Dans le cadre de l'instruction du recours, X. a été appelé à produire ses fiches de salaire de septembre 2013 à mars 2014, ainsi que des précisions sur ses conditions de logement, ce qu'il a fait par pli du 11 avril 2014.
C O N S I D E R A N T
en droit
1. Une ordonnance de réintégration ou de révocation de sursis est sujette à recours (art. 393 let. b et a contrario, 398 al. 1 CPP ; arrêts de l'ARMP non publié du 07.01.2013 [ARMP.2012.64] et du 17.01.2014 [ARMP.2013.131] ; aux références alors citées, on peut ajouter Moreillon/Parein-Reymond, Petit commentaire CPP, N. 7 ad art. 365, ainsi que Pitteloud, Code de procédure pénale suisse, p. 718).
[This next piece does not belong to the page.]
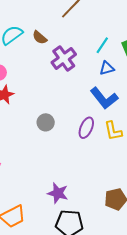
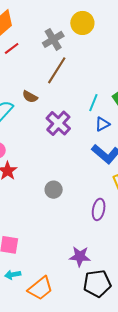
brown semicircle: (40, 37) -> (30, 97), moved
purple ellipse: (86, 128) -> (99, 209), moved

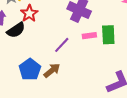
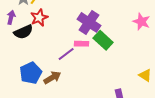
green rectangle: (108, 35) -> (103, 40), moved, turned -54
pink rectangle: (89, 36) -> (81, 44), moved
Il n'en irait différemment que si ce prononcé était joint à un nouveau jugement (auquel cas il ne s'agirait plus d'une décision judiciaire ultérieure indépendante, au sens des art. 363 ss CPP).
Interjeté dans le délai utile et dans les formes prescrites, le recours est recevable.
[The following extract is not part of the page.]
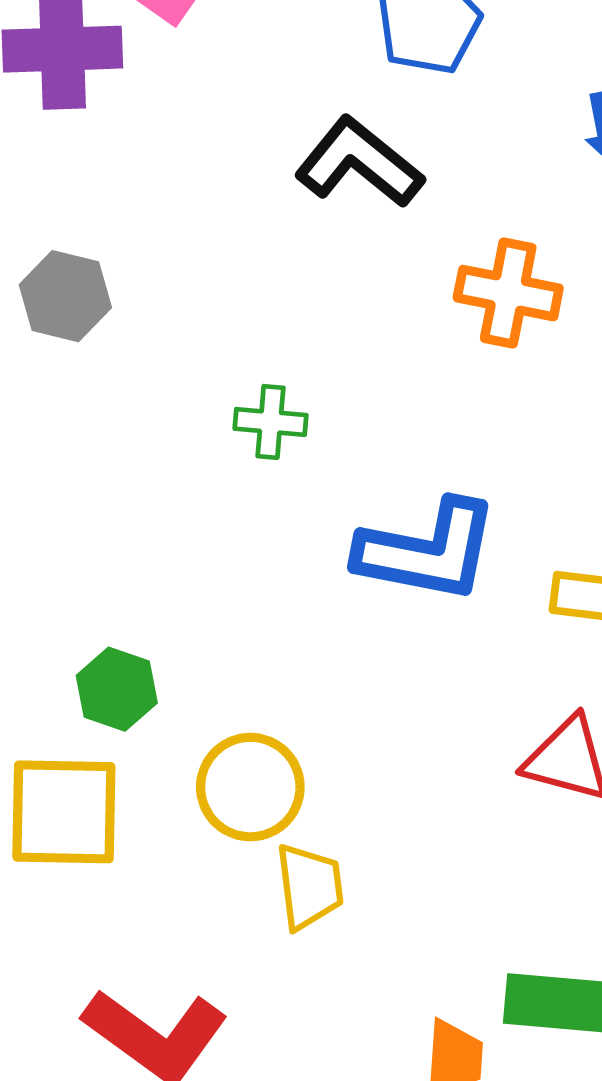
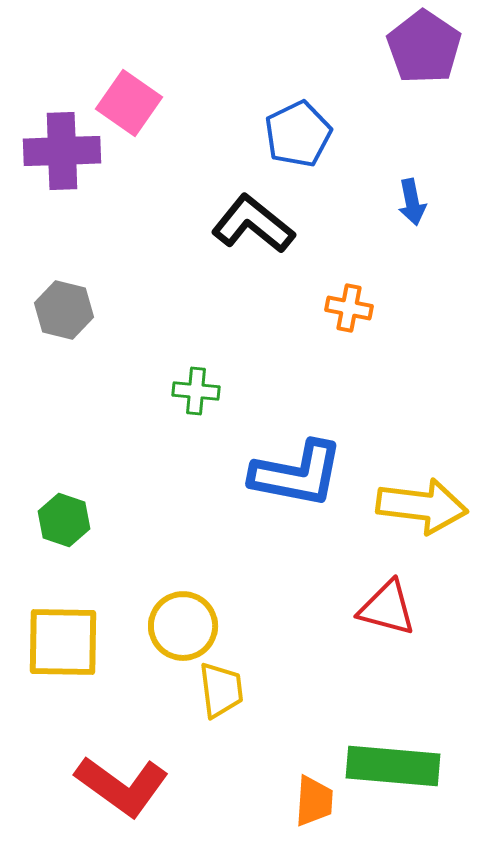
orange cross: (508, 293) -> (349, 308), size x0.7
green hexagon: (117, 689) -> (64, 520), moved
2. La commission, par le détenu libéré conditionnellement, d'un crime ou d'un délit durant le délai d'épreuve entraîne en principe sa réintégration dans l'établissement d'exécution de peine (art. 89 al. 1 CP). Toutefois, si, malgré le crime ou le délit nouvellement commis, « il n’y a pas lieu de craindre que le condamné ne commette de nouvelles infractions, le juge renonce à la réintégration » (art. 89 al. 2 CP). Comme rappelé par la jurisprudence, la loi n’exige pas l’impossible, soit un pronostic tout à fait sûr ; « il doit suffire de pouvoir raisonnablement conjecturer que le détenu ne commettra pas de nouvelles infractions » (arrêt du TF du 31.03.2014 [6B_1034/2013]). Le juge doit procéder à une appréciation d’ensemble, en prenant notamment en compte les critères suivants : les circonstances de la nouvelle infraction ; le passé et la réputation de l’intéressé, de même que tous les indices relatifs à son caractère et à ses perspectives de resocialisation ; ses antécédents pénaux, « biographie sociale », ainsi que les rapports de travail, les liens sociaux et les risques d’addiction qui entourent son existence (même arrêt).
L’autorité de recours jouit d’un plein pouvoir d’examen et doit contrôler la décision attaquée sous l’angle de la violation du droit, de la constatation inexacte des faits et même de l’inopportunité (art. 393 al. 2 CPP), sans être liée ni par les motifs qu’invoquent les parties, ni par les conclusions de ces dernières (art. 391 CPP), vu le plein pouvoir d’examen dont elle jouit en fait et en droit (voir notamment les arrêts du TF des 15.01.2013 [1B_768/2012, 20.02.2013 [1B_52/2013] et 22.01.2014 [1B_460/2013]).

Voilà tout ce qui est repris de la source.